Whenever a line in the material below contains "экономии", copy that line.
━━━━
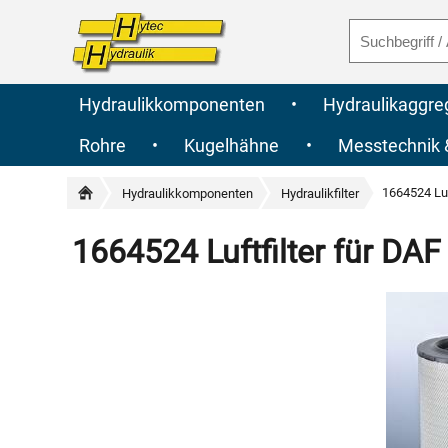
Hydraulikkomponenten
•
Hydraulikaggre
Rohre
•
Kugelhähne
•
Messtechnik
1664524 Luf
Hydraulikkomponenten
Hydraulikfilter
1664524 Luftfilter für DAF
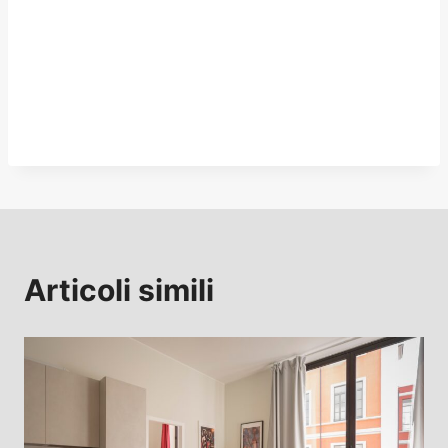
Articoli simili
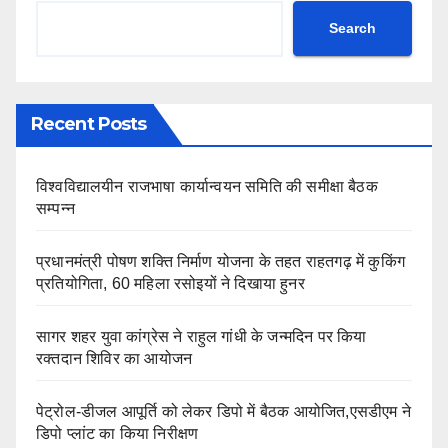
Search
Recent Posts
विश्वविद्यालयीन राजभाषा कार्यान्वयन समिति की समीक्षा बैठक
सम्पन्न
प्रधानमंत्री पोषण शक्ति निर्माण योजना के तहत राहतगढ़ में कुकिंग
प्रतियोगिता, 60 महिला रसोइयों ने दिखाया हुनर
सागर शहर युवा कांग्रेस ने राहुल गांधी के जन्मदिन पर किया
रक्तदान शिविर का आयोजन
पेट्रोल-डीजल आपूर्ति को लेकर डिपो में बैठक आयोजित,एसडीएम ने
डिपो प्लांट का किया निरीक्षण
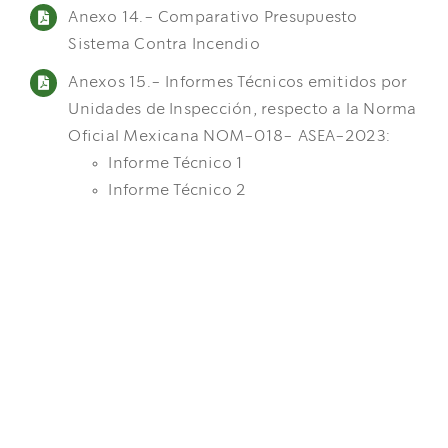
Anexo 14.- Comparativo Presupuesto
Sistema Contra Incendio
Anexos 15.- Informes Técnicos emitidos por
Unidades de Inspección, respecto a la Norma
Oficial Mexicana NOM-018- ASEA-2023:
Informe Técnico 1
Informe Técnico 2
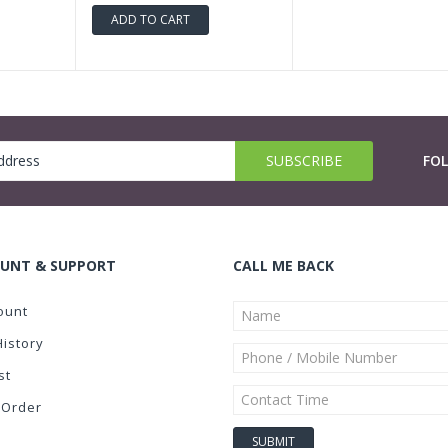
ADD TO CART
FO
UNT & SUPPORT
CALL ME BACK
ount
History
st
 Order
━━━━
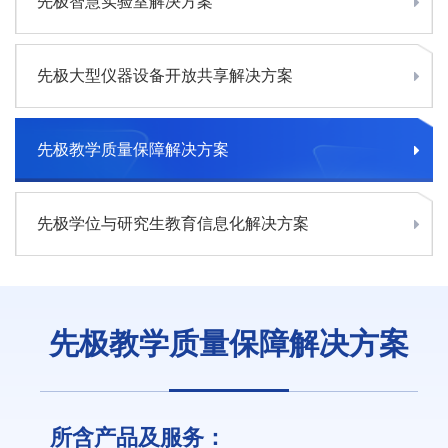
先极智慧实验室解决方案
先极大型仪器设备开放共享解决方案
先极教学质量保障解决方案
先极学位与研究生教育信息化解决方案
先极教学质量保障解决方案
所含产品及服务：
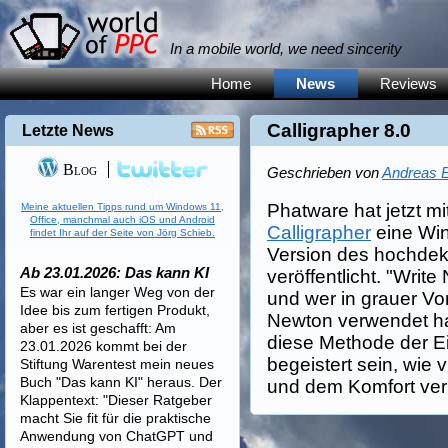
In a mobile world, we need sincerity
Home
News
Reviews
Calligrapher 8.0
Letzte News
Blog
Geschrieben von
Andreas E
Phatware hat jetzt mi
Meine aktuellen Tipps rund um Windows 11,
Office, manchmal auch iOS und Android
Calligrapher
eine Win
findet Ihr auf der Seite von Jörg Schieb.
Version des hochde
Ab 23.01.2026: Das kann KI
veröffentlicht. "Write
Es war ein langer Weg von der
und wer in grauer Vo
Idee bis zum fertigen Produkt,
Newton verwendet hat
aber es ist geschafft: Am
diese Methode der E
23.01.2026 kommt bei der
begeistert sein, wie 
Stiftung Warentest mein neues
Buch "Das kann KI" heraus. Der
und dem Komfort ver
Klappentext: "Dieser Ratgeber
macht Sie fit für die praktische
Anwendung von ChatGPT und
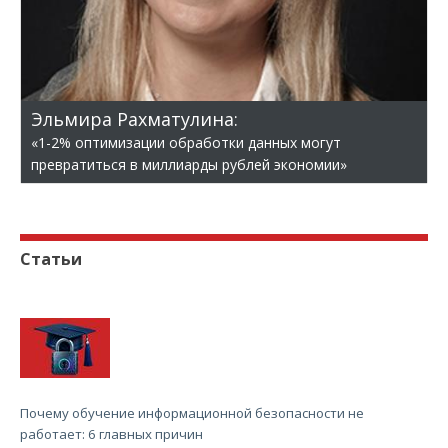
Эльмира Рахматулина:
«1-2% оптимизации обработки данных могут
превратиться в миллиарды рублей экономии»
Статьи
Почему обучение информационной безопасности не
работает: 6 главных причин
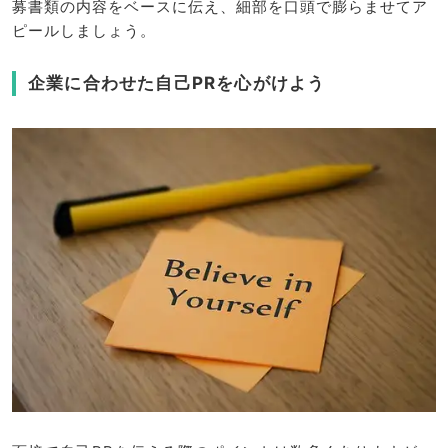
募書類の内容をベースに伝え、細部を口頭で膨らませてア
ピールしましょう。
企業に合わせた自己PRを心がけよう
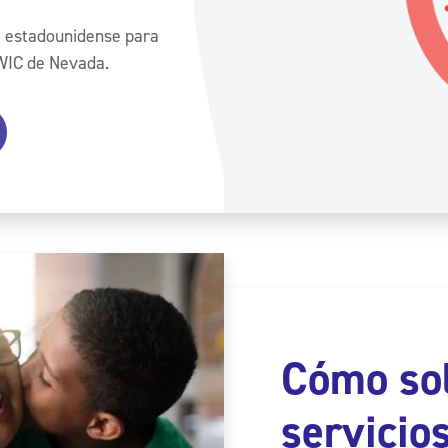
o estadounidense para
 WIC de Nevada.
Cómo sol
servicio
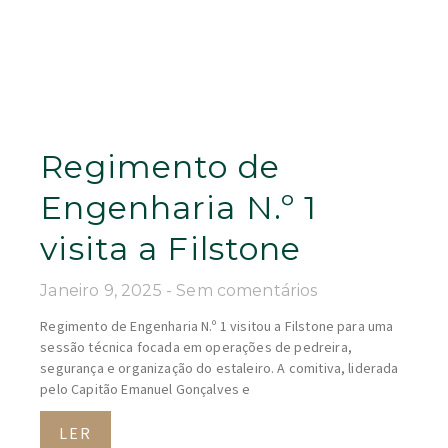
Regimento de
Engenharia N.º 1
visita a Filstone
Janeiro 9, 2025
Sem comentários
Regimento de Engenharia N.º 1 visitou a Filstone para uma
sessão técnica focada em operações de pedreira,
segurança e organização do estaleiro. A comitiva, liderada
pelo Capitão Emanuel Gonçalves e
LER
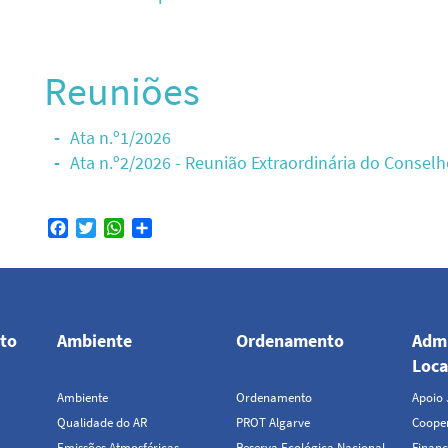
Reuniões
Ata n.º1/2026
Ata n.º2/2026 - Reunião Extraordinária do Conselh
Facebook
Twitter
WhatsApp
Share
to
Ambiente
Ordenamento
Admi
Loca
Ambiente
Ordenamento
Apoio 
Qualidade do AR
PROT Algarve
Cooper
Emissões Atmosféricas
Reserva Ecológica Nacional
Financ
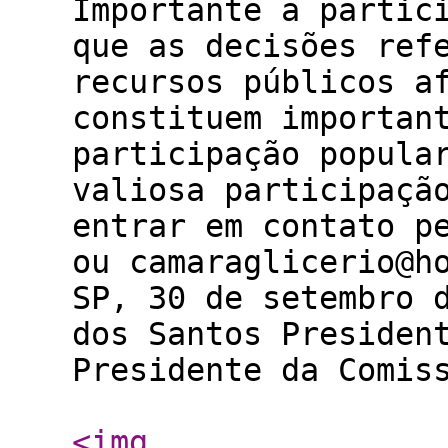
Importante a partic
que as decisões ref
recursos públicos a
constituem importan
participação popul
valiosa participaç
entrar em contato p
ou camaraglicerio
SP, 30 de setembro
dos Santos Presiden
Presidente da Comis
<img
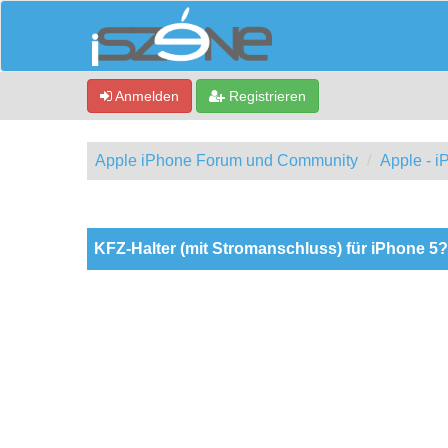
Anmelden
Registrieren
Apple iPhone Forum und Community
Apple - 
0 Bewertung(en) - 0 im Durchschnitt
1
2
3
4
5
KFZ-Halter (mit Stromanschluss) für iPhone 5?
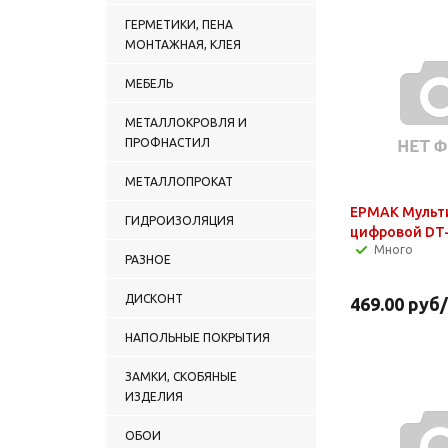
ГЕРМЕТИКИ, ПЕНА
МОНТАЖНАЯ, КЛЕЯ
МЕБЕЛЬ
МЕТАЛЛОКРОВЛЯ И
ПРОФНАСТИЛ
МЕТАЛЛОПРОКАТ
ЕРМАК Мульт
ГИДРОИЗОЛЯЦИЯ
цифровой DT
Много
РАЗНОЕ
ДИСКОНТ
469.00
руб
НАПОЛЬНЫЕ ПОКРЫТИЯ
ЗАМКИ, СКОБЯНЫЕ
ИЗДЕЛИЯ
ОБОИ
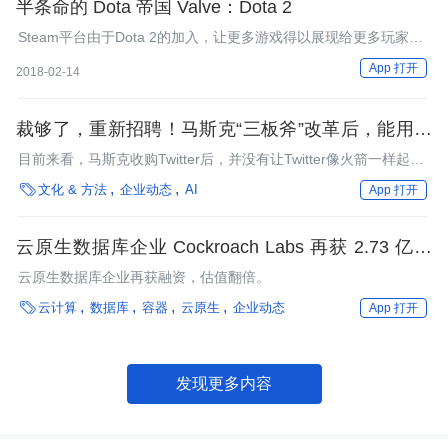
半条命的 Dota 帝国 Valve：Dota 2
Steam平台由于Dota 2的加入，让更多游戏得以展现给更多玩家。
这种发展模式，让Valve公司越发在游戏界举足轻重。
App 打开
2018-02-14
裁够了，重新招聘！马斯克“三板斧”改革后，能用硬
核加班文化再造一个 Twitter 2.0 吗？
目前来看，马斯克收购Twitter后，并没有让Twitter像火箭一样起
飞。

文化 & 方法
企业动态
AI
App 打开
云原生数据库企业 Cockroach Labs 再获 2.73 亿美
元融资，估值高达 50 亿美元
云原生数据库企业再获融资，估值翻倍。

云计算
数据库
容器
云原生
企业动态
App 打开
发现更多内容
━━━━
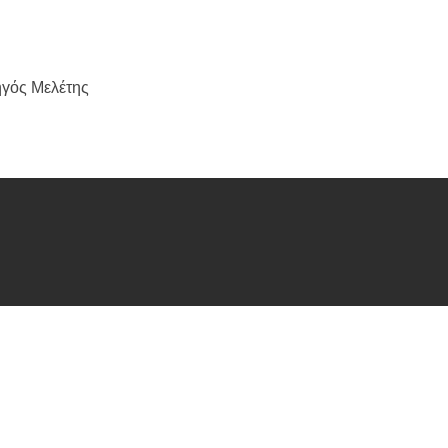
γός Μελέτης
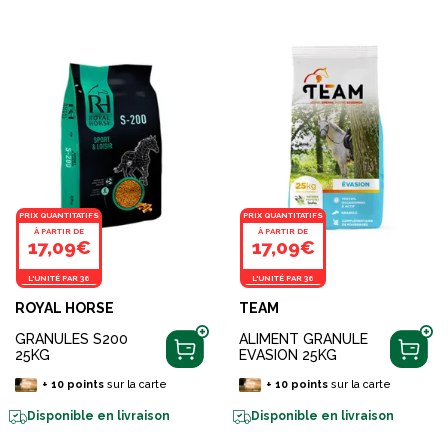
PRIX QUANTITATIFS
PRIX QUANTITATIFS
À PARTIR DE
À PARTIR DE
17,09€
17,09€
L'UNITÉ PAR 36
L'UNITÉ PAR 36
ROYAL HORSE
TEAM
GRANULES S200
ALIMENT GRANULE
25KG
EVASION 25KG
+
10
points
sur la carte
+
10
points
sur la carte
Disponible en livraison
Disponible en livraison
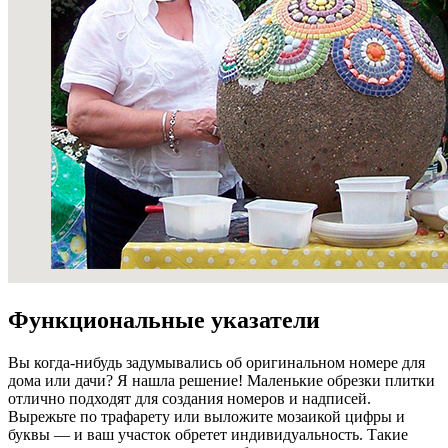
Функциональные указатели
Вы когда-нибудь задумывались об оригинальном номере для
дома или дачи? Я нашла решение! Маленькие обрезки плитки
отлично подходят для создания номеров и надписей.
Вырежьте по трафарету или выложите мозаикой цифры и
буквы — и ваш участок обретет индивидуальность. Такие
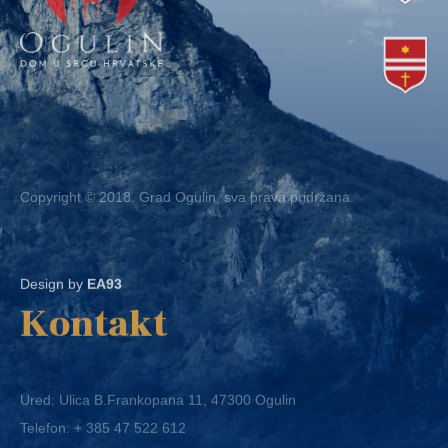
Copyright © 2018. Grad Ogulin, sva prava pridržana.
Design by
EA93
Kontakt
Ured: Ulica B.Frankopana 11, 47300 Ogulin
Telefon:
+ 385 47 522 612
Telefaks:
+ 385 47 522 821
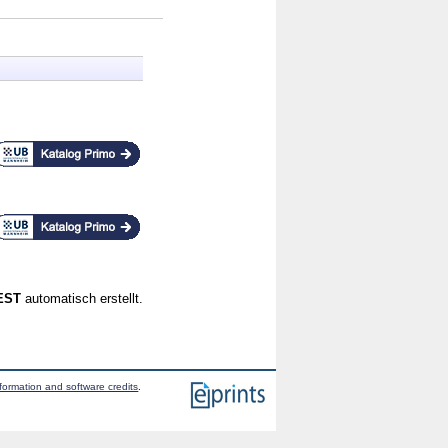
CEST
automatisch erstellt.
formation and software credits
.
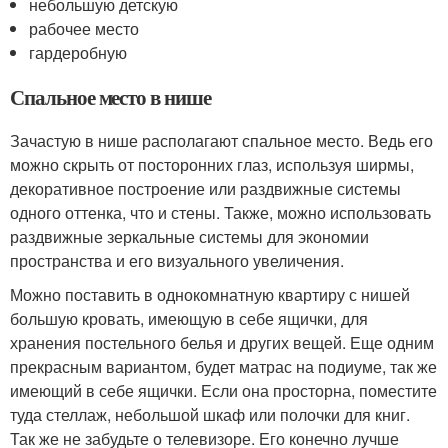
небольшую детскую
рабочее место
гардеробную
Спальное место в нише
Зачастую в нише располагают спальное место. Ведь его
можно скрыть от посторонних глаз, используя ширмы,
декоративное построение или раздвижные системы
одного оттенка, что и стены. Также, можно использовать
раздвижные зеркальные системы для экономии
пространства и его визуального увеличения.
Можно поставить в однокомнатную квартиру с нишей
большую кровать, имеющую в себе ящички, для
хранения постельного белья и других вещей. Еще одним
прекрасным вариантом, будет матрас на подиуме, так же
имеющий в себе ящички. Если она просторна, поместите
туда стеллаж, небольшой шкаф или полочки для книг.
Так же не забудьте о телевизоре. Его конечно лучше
━━━━
• Task solution
превратиться в миллиарды рублей экономии»
раздвижные зеркальные системы для экономии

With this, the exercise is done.